Twitter’s co-founder, Richard Costolo, is leaving, the latest CEO to depart. Here’s why.

Richard Costolo, the co-founder of Twitter, has chosen to leave the company. Costolo, who announced his departure in a tweet Wednesday, is the latest CEO to leave the microblogging site, where he served as…

Twitter’s co-founder, Richard Costolo, is leaving, the latest CEO to depart. Here’s why.

Richard Costolo, the co-founder of Twitter, has chosen to leave the company.

Costolo, who announced his departure in a tweet Wednesday, is the latest CEO to leave the microblogging site, where he served as CEO for four years.

His departure follows those of Jack Dorsey, who is CEO of Square, and Dan Rose, the company’s president and another co-founder. The company currently holds two high-profile positions: co-founder Jack Dorsey is the CEO and president of the company, and Evan Williams, who was CEO for two years after Costolo’s departure, is still on the board.

The loss of Costolo is in many ways expected — he had been a placeholder in the role following the departure of co-founder Ev Williams.

Timeline of Costolo’s tenure shows that he became unpopular with Twitter’s leadership due to his abrasive style and continued lack of innovation while he was CEO.

It was also inevitable that he’d leave Twitter.

Costolo has been noticeably absent from Twitter during the last two years, as Dorsey has been juggling the role of both CEO and Square CEO and also focused his attention on health initiatives and rebuilding the service as an overall communications platform.

According to a report from Recode, an immediate replacement for Costolo hasn’t been named — possibly due to concerns over Dorsey’s dual role as CEO and Square CEO.

Those involved in board decisions will also need to consider the matter of holding a Twitter board meeting this week.

David Pakman, a partner at Venrock who used to run venture capital firm Venrock, tweeted that the company needs to address its product issues. “Since CEO resignation, company has started to address product issues, but cultural issues a priority.”

Anne Marie Slaughter, a fellow at New America and Atlantic Media and author of “Why Women Still Can’t Have It All,” tweeted that Costolo’s departure was the right decision.

“#APPOINTCostolo is the right decision. Time to focus on building a bigger, more ambitious company,” she wrote on Twitter.

But perhaps the most controversial aspect of Costolo’s departure is what it reveals about the company’s current situation — why and how this was allowed to occur.

New York Times editorial writer Claire Cain Miller pointed out the role of activist investor Dan Loeb in Costolo’s departure. Loeb had been pushing for an overhaul at Twitter after he spent some time trying to secure a seat on the board — a move that, without success, highlighted dissatisfaction within the executive ranks and prompted Costolo to consider leaving.
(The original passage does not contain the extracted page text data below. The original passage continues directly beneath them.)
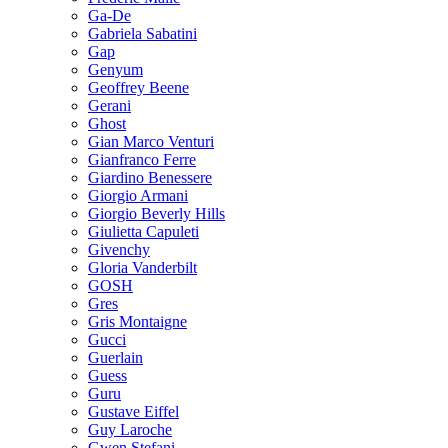
Ga-De
Gabriela Sabatini
Gap
Genyum
Geoffrey Beene
Gerani
Ghost
Gian Marco Venturi
Gianfranco Ferre
Giardino Benessere
Giorgio Armani
Giorgio Beverly Hills
Giulietta Capuleti
Givenchy
Gloria Vanderbilt
GOSH
Gres
Gris Montaigne
Gucci
Guerlain
Guess
Guru
Gustave Eiffel
Guy Laroche
Gwen Stefani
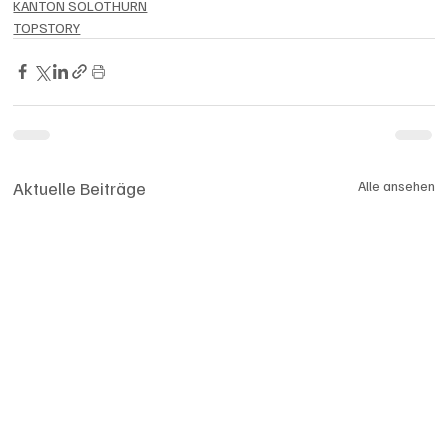
KANTON SOLOTHURN
TOPSTORY
Aktuelle Beiträge
Alle ansehen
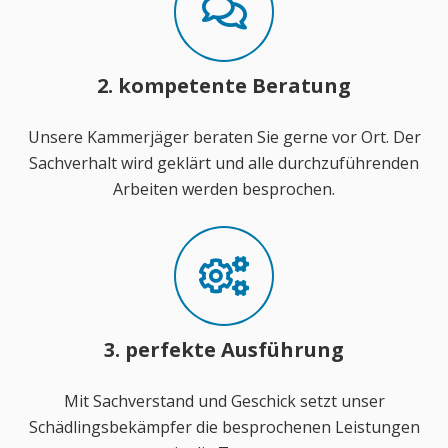
2. kompetente Beratung
Unsere Kammerjäger beraten Sie gerne vor Ort. Der
Sachverhalt wird geklärt und alle durchzuführenden
Arbeiten werden besprochen.
3. perfekte Ausführung
Mit Sachverstand und Geschick setzt unser
Schädlingsbekämpfer die besprochenen Leistungen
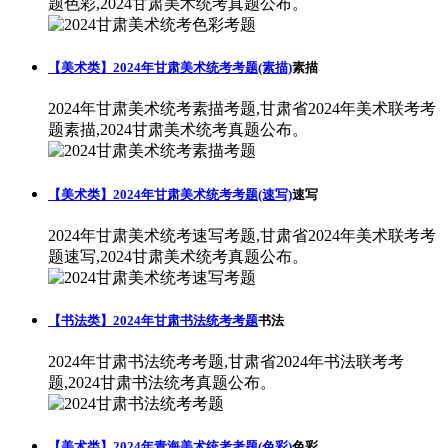
题色彩,2024甘肃美术统考真题公布。
【美术类】2024年甘肃美术统考考题(素描)
素描
2024年甘肃美术统考素描考题,甘肃省2024年美术联考考
题素描,2024甘肃美术统考真题公布。
【美术类】2024年甘肃美术统考考题(速写)
速写
2024年甘肃美术统考速写考题,甘肃省2024年美术联考考
题速写,2024甘肃美术统考真题公布。
【书法类】2024年甘肃书法统考考题
书法
2024年甘肃书法统考考题,甘肃省2024年书法联考考
题,2024甘肃书法统考真题公布。
【美术类】2024年青海美术统考考题(色彩)
色彩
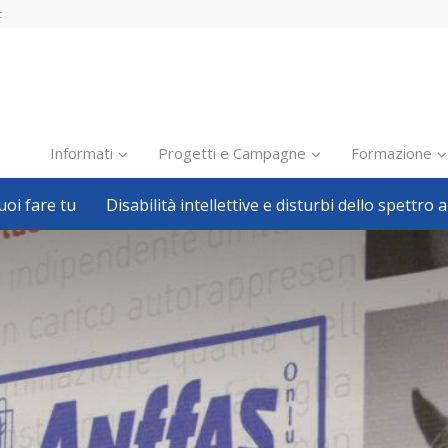
t
Informati
Progetti e Campagne
Formazione
oi fare tu
Disabilità intellettive e disturbi dello spettro a
Inclusione scolastica
Inclusione lavorativa
Notizie dalla FISH
Politiche sociali
Sport
Pillole
Formazione
Avvisi, bandi
Ricerca e Scienza
Welfare locale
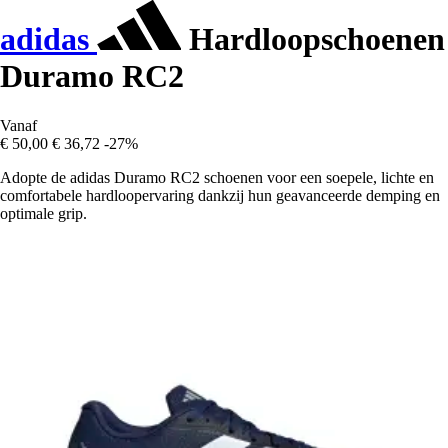
adidas
Hardloopschoenen
Duramo RC2
Vanaf
€ 50,00
€ 36,72
-27%
Adopte de adidas Duramo RC2 schoenen voor een soepele, lichte en
comfortabele hardloopervaring dankzij hun geavanceerde demping en
optimale grip.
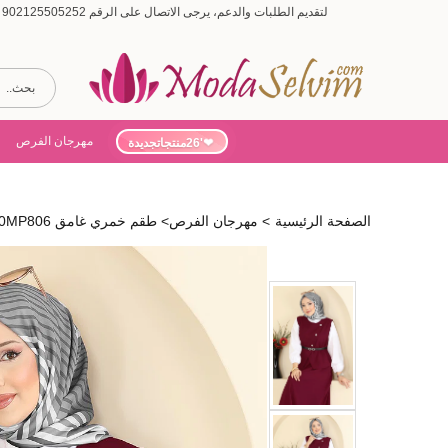
لتقديم الطلبات والدعم، يرجى الاتصال على الرقم 902125505252 (أيام الأسبوع من 9:00 إلى 19:00، أيام السبت من 9:00 إلى 15:00)
مهرجان الفرص
'26منتجاتجديدة
الصفحة الرئيسية
>
مهرجان الفرص
>
طقم خمري غامق 840MP806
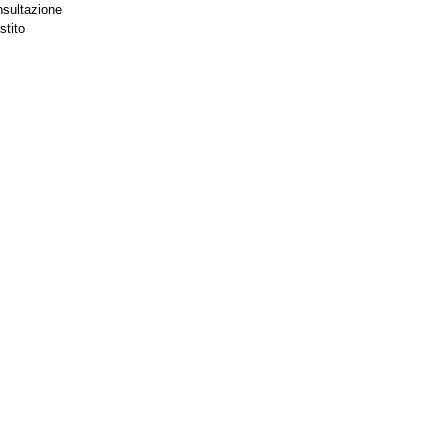
nsultazione
stito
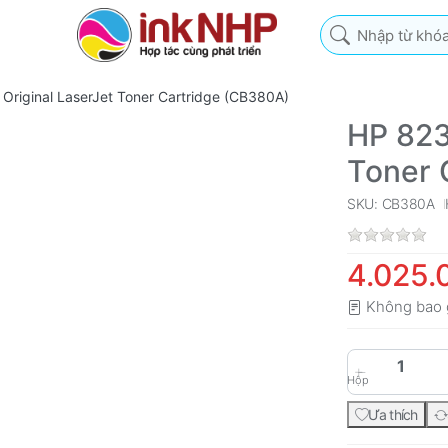
Nhập từ khóa tìm k
Original LaserJet Toner Cartridge (CB380A)
HP 823
Toner 
SKU: CB380A
4.025.
Không bao 
Hộp
Ưa thích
There is also disagreement about the company’s health — whether it is on track to remain a social platform that brings us together to share information as other platforms, such as Facebook and Snapchat, do.

Costolo’s exit was celebrated by some, including Jack Dorsey, Evan Williams and another co-founder Biz Stone.

Costolo’s day-to-day leadership of the company, after the departure of Williams, would have required a show of support from the board, which struggled with that internal issue over a decade ago.

Now, those with positions inside the company and without, are facing new challenges.